● What needs to be done
Please retype the data in full and exactly; the pictures are not part of the copy.

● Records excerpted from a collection
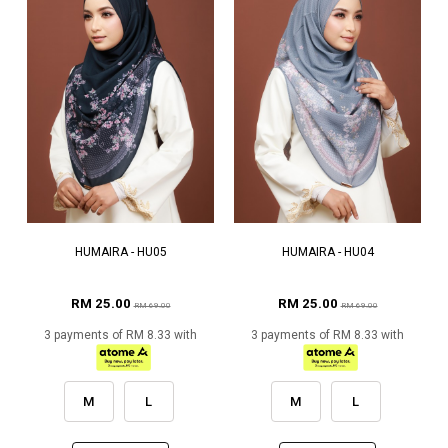
HUMAIRA - HU05
HUMAIRA - HU04
RM 25.00
RM 25.00
RM 69.00
RM 69.00
3 payments of RM 8.33 with
3 payments of RM 8.33 with
M
L
M
L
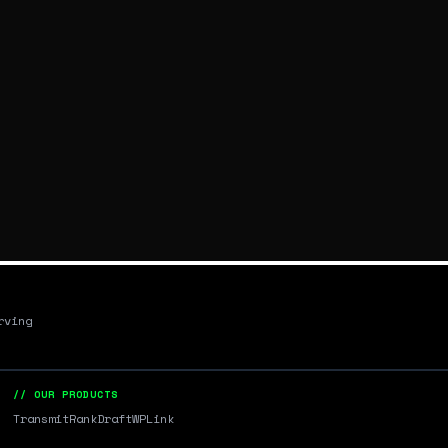
rving
// OUR PRODUCTS
Transmit
RankDraft
WPLink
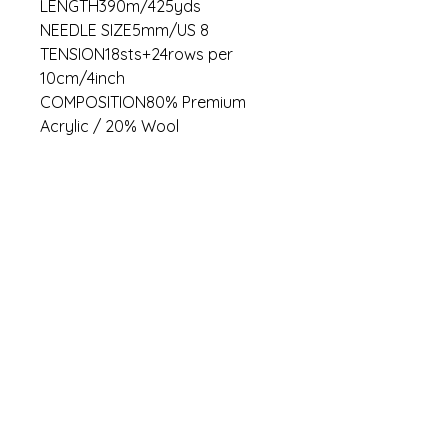
LENGTH390m/425yds
NEEDLE SIZE5mm/US 8
TENSION18sts+24rows per
10cm/4inch
COMPOSITION80% Premium
Acrylic / 20% Wool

● Final answer
HUMAIRA - HU05
HUMAIRA - HU04
RM 25.00
RM 25.00
RM 69.00
RM 69.00
3 payments of RM 8.33 with
3 payments of RM 8.33 with
M
L
M
L
rving
// OUR PRODUCTS
Transmit
RankDraft
WPLink
LENGTH390m/425yds
NEEDLE SIZE5mm/US 8
TENSION18sts+24rows per
10cm/4inch
COMPOSITION80% Premium
Acrylic / 20% Wool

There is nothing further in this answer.